**What is being asked:** Each and every line below goes into your answer unchanged, but leave out the images.
*** Opening Supplied entries ***
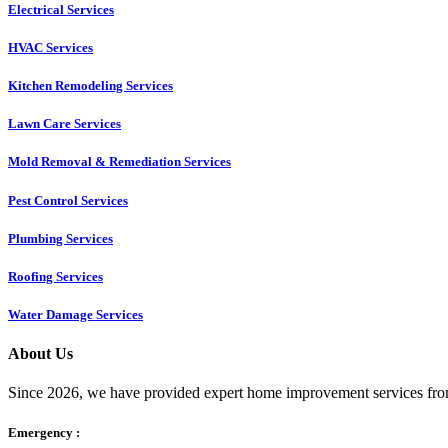
Electrical Services
HVAC Services
Kitchen Remodeling Services​
Lawn Care Services
Mold Removal & Remediation Services
Pest Control Services​
Plumbing Services
Roofing Services
Water Damage Services
About Us
Since 2026, we have provided expert home improvement services from
Emergency :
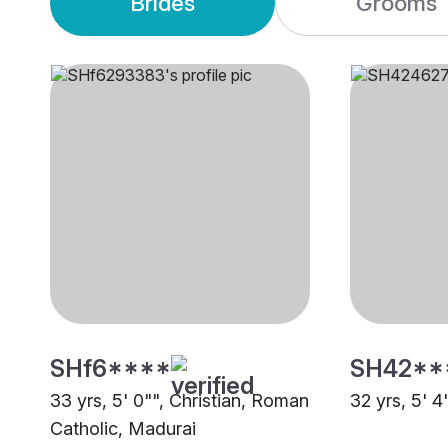
Brides
Grooms
SHf6****
SH42**
33 yrs, 5' 0"", Christian, Roman
32 yrs, 5' 4
Catholic, Madurai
*** Closing Supplied entries ***
**Reply to the task:**
Electrical Services
HVAC Services
Kitchen Remodeling Services​
Lawn Care Services
Mold Removal & Remediation Services
Pest Control Services​
Plumbing Services
Roofing Services
Water Damage Services
About Us
Since 2026, we have provided expert home improvement services from
Emergency :
Brides
Grooms
SHf6****
SH42**
33 yrs, 5' 0"", Christian, Roman
32 yrs, 5' 4
Catholic, Madurai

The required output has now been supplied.